• Data extract:
--------------------

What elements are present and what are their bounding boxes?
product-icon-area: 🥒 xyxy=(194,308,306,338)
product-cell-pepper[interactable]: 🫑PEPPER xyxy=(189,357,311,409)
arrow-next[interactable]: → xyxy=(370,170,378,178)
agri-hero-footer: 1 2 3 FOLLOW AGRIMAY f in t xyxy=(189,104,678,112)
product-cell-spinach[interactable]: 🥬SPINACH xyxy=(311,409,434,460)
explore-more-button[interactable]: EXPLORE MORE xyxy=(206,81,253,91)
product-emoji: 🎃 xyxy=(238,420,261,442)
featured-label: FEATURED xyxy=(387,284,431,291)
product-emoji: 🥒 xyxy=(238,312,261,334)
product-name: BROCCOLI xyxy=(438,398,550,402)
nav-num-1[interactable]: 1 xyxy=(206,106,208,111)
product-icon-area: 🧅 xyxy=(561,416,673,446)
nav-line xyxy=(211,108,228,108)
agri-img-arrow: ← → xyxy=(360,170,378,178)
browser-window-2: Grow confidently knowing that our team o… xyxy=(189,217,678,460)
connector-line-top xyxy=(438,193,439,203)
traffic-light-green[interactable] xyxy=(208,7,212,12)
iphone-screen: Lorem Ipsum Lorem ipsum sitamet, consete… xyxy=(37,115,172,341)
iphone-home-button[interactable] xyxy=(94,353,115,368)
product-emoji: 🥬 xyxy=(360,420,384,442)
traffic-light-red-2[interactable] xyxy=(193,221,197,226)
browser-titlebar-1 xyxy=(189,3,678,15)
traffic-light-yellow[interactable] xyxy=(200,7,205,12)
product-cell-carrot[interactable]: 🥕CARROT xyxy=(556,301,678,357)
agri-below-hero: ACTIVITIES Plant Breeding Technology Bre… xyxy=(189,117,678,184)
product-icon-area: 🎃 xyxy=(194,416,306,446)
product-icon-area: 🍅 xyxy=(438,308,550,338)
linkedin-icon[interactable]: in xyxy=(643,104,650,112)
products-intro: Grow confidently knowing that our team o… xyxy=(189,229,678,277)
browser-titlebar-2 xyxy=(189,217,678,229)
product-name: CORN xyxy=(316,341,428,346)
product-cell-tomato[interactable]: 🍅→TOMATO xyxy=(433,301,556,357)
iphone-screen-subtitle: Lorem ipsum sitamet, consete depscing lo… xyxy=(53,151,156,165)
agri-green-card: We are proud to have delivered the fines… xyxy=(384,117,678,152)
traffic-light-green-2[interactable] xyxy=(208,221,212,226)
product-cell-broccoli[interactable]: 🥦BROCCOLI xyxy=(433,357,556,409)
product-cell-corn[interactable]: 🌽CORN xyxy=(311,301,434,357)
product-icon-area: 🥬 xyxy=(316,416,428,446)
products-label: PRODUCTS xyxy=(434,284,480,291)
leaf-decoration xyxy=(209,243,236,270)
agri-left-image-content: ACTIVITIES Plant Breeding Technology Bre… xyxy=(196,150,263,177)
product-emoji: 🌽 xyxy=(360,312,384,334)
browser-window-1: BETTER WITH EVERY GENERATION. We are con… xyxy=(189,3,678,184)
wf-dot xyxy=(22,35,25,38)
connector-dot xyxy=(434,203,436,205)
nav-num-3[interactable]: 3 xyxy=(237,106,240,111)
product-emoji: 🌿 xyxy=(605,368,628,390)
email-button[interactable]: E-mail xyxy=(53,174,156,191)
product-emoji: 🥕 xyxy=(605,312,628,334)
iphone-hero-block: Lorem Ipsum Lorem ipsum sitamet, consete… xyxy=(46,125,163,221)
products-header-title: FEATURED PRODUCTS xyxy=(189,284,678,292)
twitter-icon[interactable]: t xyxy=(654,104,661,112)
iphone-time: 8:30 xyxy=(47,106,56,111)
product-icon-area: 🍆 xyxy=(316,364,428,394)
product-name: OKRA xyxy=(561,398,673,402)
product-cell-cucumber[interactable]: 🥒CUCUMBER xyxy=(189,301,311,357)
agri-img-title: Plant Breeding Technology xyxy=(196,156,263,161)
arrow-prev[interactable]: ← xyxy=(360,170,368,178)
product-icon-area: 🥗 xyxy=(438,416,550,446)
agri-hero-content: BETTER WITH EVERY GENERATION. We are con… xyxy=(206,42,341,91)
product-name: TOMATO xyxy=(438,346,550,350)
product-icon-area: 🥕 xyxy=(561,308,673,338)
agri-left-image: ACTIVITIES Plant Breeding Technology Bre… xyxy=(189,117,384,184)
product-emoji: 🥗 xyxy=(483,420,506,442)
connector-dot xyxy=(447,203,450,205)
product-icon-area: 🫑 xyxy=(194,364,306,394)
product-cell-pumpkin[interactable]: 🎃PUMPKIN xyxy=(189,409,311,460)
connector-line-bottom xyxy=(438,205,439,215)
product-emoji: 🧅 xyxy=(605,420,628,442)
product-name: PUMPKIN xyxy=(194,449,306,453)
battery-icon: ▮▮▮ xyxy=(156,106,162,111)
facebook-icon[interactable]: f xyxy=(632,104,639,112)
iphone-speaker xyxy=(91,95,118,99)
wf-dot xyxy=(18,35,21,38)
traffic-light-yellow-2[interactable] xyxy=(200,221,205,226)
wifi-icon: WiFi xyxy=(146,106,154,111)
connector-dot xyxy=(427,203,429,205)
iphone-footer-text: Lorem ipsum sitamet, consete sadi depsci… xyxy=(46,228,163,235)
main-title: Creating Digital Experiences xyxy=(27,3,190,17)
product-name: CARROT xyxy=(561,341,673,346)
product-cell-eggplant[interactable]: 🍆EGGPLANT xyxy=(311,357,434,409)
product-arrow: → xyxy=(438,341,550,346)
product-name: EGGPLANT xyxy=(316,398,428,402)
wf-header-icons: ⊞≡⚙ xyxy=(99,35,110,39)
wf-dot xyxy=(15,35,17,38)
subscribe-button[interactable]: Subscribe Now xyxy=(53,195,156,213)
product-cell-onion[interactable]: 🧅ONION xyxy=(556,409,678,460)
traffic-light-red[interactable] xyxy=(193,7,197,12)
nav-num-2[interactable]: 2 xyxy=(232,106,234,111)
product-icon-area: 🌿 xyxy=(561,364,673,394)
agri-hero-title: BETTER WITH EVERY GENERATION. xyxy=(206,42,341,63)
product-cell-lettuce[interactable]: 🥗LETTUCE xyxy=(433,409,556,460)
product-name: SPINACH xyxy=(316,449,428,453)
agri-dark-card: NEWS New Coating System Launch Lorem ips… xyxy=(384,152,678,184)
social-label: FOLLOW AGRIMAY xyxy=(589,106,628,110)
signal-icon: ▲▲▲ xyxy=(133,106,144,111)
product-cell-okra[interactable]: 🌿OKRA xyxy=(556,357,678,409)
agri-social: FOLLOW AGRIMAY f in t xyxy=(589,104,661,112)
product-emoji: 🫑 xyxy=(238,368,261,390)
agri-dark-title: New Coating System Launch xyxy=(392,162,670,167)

--------------------

• Exercise details:
List each line of the records that holds the string "yellow".

• Your response:
traffic-light-yellow[interactable] xyxy=(200,7,205,12)
traffic-light-yellow-2[interactable] xyxy=(200,221,205,226)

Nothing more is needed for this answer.